[Start of section]
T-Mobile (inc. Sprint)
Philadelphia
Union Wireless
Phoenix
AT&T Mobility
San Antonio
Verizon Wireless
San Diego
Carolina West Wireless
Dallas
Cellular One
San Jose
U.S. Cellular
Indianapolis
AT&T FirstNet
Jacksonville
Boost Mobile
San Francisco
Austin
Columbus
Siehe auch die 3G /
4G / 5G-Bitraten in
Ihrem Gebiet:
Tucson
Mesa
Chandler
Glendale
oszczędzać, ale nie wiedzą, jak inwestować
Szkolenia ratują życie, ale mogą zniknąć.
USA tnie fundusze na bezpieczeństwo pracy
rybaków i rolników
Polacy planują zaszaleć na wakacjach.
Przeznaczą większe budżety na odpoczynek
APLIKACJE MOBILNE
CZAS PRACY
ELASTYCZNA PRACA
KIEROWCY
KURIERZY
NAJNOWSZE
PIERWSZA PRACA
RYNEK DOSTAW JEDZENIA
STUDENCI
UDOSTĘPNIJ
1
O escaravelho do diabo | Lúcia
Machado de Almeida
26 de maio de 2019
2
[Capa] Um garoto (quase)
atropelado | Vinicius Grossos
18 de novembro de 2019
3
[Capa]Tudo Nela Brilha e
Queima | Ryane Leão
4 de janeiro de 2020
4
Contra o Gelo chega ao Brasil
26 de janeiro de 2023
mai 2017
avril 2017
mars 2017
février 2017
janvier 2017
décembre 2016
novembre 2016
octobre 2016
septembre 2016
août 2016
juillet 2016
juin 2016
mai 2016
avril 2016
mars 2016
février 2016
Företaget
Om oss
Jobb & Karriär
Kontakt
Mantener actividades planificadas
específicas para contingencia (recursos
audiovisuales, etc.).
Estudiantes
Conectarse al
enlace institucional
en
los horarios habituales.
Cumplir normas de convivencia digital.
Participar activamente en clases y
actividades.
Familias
[End of section]
[Start of section]
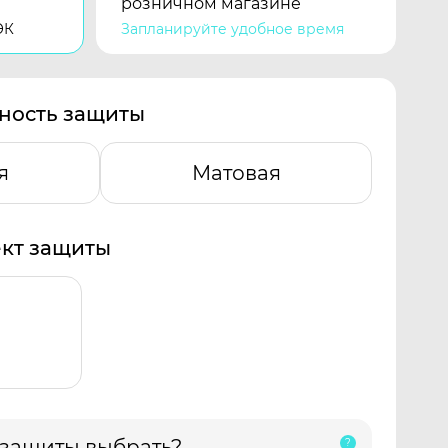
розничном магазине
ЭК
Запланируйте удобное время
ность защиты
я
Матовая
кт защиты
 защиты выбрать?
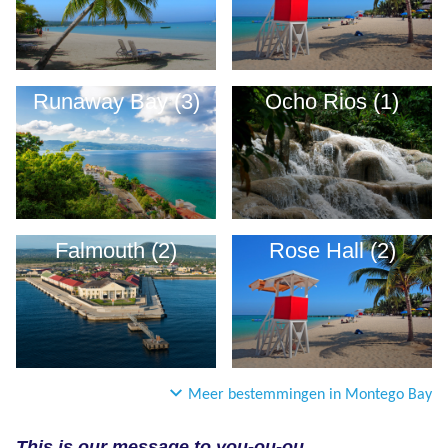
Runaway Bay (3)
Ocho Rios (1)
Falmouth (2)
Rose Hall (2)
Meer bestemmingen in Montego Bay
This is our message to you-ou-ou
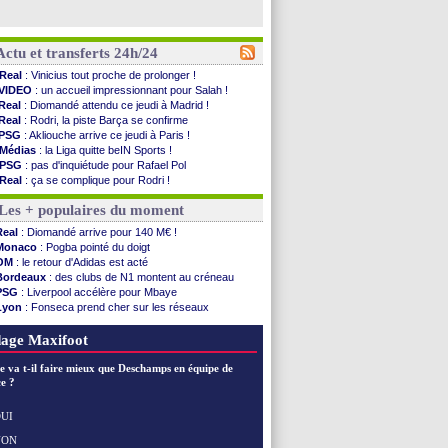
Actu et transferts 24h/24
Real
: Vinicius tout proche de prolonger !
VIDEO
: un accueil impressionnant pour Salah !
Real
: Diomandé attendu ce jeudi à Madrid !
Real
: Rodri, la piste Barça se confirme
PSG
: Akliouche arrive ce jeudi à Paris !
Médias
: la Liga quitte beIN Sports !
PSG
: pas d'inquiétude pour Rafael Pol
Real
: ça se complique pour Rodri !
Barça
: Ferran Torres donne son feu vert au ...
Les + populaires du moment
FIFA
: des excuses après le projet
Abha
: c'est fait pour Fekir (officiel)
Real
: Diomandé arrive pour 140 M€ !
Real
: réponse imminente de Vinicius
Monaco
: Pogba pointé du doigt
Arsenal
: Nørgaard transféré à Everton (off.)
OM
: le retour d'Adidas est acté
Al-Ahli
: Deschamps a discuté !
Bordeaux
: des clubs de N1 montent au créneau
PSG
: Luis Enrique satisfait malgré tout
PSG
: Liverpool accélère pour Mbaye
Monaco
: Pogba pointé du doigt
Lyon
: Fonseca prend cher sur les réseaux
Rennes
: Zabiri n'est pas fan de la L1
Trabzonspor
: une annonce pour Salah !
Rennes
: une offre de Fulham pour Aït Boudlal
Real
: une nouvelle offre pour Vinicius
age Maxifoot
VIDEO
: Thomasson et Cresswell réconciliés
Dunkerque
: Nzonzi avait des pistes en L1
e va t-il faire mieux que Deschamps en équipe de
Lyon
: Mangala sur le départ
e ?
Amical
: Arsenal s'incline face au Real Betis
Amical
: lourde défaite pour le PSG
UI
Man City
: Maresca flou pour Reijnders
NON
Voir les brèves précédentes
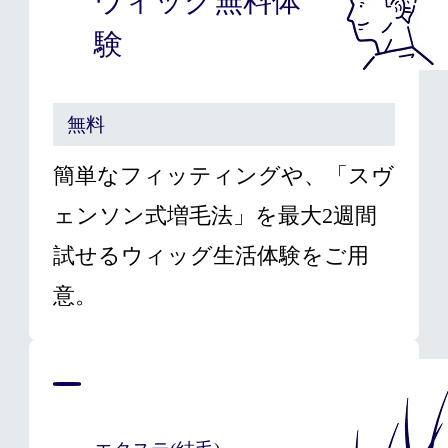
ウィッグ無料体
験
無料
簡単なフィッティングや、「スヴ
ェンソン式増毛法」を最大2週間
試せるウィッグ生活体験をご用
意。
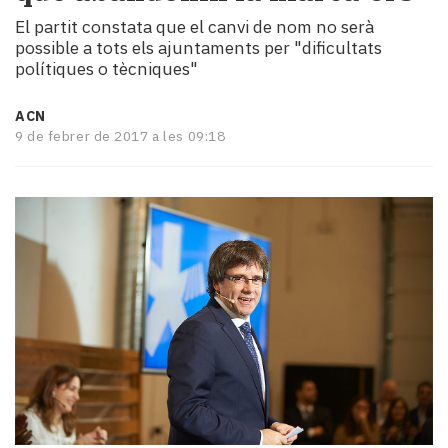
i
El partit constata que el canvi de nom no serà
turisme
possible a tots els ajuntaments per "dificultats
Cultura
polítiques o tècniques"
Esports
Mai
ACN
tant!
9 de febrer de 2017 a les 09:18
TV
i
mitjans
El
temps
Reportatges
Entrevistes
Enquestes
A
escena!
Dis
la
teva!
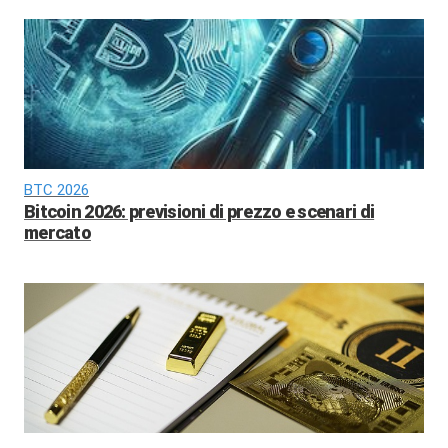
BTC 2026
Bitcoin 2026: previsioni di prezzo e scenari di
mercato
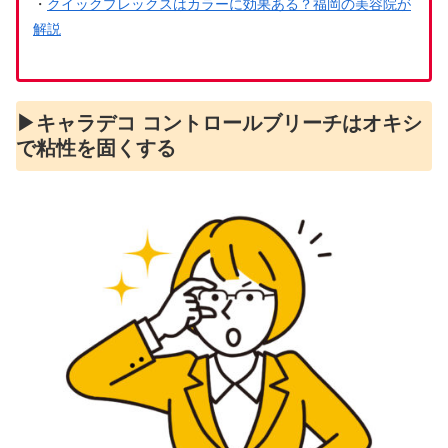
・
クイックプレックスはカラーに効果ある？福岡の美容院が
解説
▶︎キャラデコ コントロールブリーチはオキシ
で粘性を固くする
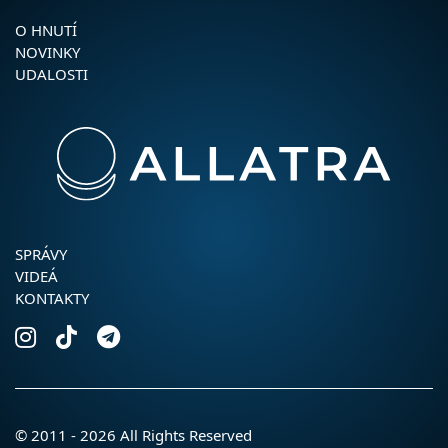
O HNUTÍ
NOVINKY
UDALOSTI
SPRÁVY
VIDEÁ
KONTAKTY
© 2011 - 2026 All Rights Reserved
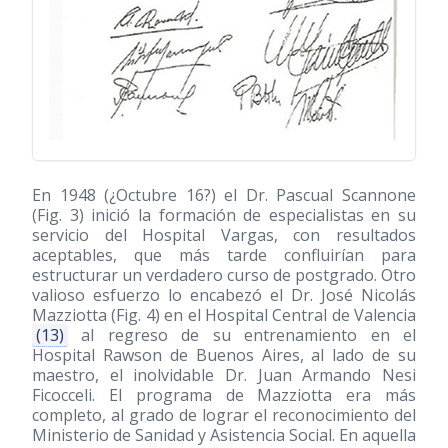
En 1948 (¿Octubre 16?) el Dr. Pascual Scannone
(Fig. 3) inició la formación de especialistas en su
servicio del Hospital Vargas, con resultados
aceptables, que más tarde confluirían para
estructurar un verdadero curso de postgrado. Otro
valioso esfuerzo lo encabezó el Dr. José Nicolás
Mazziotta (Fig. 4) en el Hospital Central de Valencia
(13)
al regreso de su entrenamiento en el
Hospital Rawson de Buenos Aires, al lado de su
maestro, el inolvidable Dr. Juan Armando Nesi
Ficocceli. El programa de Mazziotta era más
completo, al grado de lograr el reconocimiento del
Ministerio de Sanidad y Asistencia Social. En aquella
[End of section]
[Start of section]
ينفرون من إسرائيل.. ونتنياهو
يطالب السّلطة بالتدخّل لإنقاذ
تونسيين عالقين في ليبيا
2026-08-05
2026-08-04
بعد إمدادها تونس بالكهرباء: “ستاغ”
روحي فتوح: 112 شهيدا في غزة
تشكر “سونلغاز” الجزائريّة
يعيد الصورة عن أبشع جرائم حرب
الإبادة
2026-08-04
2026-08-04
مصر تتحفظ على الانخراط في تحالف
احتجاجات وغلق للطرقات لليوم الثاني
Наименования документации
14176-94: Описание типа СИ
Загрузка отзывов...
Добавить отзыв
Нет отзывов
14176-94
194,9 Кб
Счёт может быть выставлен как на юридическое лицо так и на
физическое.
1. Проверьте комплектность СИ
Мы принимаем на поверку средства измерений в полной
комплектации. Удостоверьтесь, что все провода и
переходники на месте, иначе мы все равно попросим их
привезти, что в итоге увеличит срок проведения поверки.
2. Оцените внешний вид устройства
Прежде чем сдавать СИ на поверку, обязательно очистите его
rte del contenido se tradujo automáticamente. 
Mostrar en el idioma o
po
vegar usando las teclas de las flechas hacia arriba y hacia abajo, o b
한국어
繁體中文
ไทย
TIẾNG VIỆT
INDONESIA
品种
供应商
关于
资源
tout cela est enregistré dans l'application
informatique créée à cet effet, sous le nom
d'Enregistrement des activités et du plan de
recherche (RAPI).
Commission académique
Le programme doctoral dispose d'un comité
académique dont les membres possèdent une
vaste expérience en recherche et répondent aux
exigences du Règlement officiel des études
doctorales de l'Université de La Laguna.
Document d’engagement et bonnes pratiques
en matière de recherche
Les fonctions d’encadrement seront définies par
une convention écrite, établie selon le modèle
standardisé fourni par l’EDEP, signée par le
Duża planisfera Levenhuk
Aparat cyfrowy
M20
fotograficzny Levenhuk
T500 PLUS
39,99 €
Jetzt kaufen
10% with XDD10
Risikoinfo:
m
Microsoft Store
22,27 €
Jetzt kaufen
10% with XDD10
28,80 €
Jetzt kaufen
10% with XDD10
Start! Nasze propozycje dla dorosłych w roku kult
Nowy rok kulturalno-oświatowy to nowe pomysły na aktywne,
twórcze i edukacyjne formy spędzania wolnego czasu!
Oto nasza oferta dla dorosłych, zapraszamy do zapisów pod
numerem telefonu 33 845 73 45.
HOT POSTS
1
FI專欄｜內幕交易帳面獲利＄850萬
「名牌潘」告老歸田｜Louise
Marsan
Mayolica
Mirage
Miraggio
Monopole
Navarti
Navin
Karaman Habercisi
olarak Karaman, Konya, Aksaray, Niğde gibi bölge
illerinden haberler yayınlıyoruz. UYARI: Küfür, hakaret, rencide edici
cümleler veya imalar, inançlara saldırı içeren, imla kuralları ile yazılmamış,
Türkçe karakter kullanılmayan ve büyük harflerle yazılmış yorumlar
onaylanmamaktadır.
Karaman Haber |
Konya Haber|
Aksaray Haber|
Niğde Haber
[End of section]
Description of the task - Tell how many lines in the material above include the word "tout", giving the number only.

Exercise answer - 3